## [Exercise description]
Report back every line from the entries below in which the word "Data" occurs.

## [Rendered page images]

┌────────

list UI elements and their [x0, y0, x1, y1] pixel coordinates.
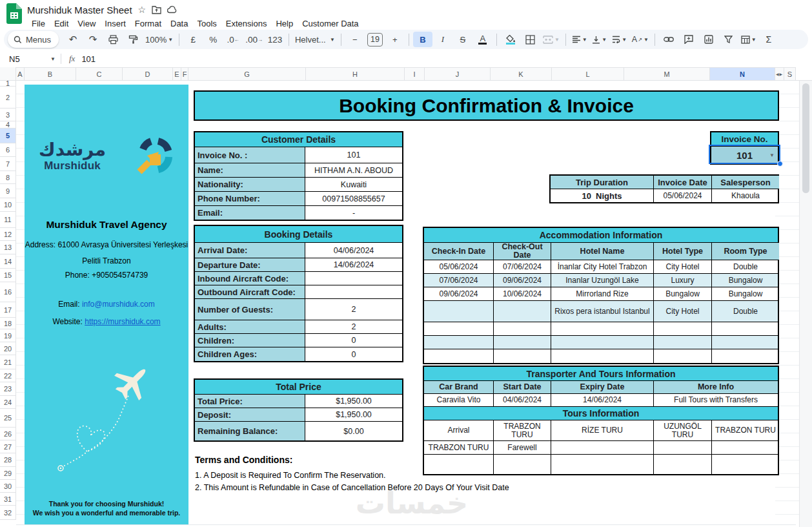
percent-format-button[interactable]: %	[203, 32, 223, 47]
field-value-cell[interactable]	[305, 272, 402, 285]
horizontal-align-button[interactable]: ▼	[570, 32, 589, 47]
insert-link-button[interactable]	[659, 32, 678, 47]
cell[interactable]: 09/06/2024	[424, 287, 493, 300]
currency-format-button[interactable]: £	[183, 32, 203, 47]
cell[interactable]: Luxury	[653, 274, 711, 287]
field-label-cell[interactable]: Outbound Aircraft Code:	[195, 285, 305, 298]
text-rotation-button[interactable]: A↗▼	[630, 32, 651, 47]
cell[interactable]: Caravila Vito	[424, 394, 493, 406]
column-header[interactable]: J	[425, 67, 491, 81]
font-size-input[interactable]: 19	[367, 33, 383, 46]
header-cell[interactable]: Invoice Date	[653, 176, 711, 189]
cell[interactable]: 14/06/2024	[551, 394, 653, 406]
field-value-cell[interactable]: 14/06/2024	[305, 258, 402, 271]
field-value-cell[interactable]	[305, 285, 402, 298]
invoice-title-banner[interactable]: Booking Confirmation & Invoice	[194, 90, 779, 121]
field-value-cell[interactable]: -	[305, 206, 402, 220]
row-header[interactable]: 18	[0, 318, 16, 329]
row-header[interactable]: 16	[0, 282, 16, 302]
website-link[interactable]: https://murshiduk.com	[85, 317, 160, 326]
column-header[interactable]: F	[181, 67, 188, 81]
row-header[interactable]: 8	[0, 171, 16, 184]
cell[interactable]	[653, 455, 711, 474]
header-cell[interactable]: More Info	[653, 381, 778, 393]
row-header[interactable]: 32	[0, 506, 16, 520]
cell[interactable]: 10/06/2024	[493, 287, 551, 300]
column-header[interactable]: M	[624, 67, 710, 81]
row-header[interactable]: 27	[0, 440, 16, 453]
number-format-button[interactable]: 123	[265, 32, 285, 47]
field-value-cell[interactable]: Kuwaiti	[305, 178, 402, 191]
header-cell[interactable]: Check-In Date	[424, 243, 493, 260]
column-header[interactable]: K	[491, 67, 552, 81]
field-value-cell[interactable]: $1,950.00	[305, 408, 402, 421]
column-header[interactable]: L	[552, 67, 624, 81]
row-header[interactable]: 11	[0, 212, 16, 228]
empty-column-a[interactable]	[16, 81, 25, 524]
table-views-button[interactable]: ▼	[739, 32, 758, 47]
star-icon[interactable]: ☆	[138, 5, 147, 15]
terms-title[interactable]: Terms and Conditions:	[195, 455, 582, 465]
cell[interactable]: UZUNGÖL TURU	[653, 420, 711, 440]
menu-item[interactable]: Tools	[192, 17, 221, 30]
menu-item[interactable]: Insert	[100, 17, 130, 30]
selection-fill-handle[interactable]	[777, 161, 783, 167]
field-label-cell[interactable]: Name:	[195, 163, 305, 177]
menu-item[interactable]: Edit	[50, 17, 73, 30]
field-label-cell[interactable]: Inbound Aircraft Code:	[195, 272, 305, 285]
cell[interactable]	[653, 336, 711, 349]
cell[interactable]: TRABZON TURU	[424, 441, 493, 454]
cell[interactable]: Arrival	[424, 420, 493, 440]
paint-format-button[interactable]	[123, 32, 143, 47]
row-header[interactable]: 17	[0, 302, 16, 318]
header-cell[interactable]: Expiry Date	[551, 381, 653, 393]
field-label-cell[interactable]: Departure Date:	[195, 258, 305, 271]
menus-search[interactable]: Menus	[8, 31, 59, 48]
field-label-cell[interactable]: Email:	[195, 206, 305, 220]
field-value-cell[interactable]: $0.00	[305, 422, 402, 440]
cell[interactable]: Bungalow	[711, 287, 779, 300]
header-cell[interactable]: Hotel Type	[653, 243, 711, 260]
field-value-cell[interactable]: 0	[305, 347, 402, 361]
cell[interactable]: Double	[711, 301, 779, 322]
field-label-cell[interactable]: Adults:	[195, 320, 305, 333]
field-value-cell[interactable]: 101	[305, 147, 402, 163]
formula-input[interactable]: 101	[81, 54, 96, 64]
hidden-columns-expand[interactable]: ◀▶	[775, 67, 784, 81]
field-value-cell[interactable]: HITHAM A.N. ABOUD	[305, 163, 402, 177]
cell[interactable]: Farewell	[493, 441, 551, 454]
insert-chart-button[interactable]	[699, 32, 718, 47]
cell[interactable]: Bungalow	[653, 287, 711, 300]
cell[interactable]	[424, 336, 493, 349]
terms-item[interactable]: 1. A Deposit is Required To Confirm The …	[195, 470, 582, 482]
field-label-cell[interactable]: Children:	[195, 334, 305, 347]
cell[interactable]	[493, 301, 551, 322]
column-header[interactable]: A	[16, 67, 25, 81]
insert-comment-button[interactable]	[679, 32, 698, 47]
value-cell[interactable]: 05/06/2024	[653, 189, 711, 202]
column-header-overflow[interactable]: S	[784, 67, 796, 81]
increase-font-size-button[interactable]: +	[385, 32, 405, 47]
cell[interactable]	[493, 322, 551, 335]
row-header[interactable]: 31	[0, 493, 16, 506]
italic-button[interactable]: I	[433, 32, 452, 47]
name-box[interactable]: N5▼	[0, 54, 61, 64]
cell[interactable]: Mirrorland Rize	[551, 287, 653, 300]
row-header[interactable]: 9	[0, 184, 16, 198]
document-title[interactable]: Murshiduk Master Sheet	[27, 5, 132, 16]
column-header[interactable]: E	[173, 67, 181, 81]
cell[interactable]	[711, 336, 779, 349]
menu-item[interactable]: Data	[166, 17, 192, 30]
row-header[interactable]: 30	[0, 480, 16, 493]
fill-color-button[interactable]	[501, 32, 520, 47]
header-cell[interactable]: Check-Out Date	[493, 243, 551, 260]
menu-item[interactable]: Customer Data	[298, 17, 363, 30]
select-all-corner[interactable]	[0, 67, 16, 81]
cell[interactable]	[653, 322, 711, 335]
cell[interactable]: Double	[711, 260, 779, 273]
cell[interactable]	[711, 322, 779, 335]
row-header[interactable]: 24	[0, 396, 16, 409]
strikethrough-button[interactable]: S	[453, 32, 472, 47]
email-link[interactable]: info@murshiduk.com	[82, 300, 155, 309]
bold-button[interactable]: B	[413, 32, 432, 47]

└────────

## [Solution for this problem]
menu-item[interactable]: Data	[166, 17, 192, 30]
menu-item[interactable]: Customer Data	[298, 17, 363, 30]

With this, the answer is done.